» **Entries supplied**

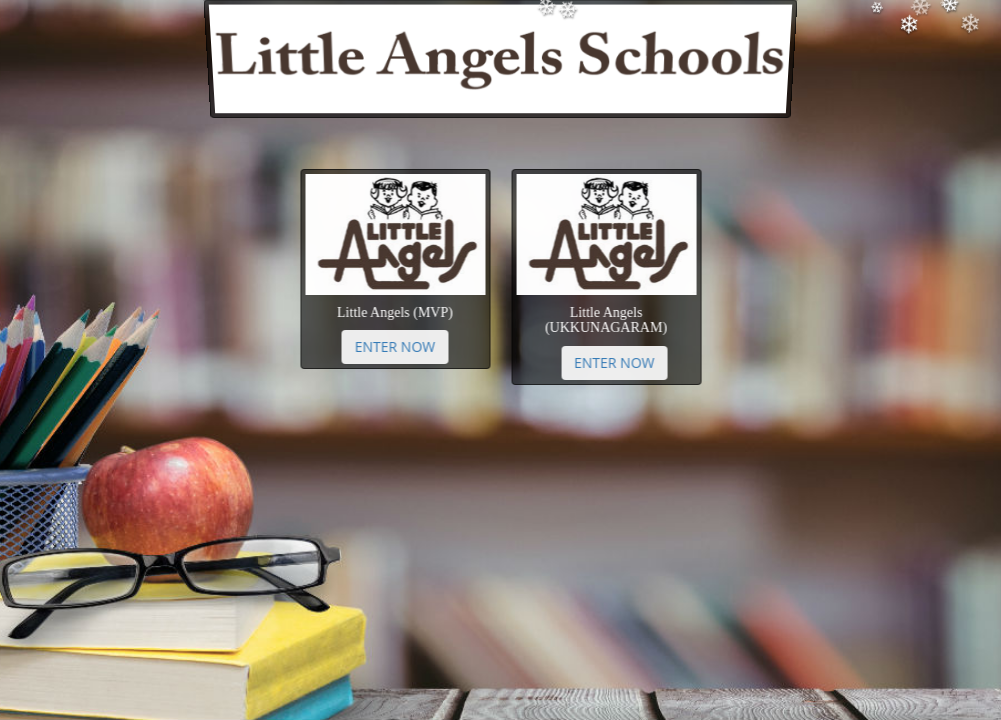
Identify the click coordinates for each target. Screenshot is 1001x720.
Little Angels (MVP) (402, 312)
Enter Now (402, 346)
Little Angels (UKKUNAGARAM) (599, 320)
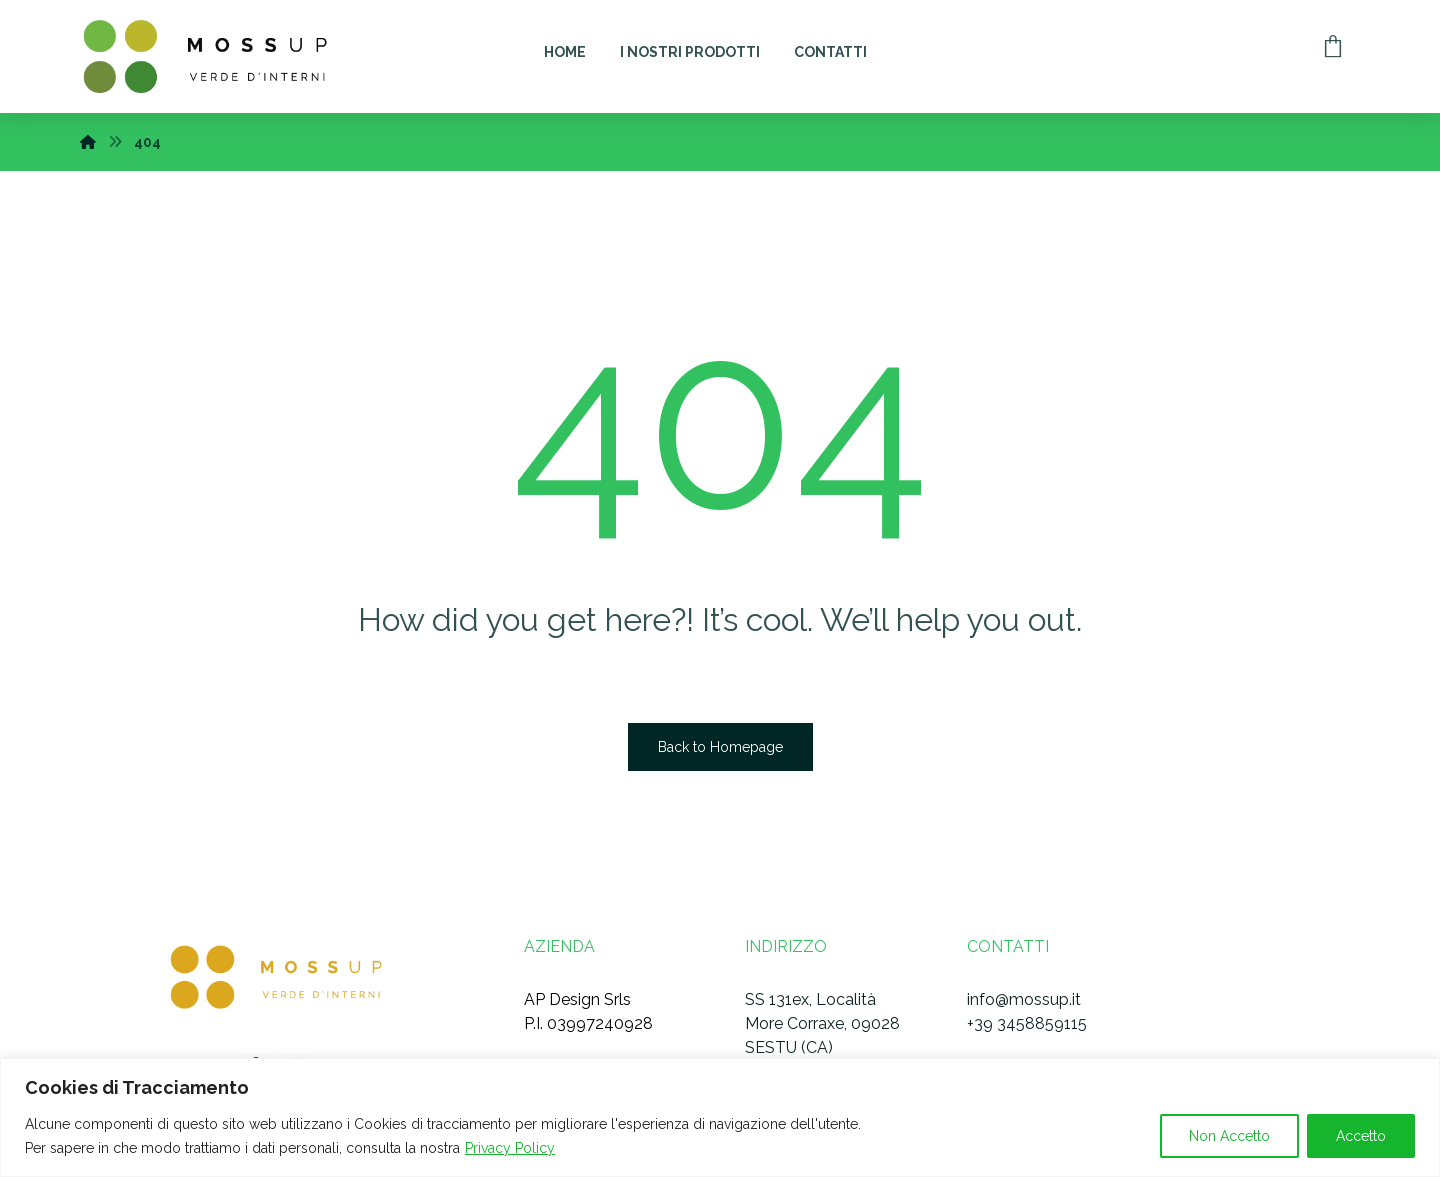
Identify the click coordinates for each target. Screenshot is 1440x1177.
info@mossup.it (1024, 999)
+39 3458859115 (1027, 1023)
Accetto (1361, 1136)
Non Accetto (1229, 1136)
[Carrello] (1333, 44)
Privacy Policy (510, 1148)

» **How to complete this task**
Count every line of the listing that includes the word "Identify", then give that count and no other words.

» **Solution below**
2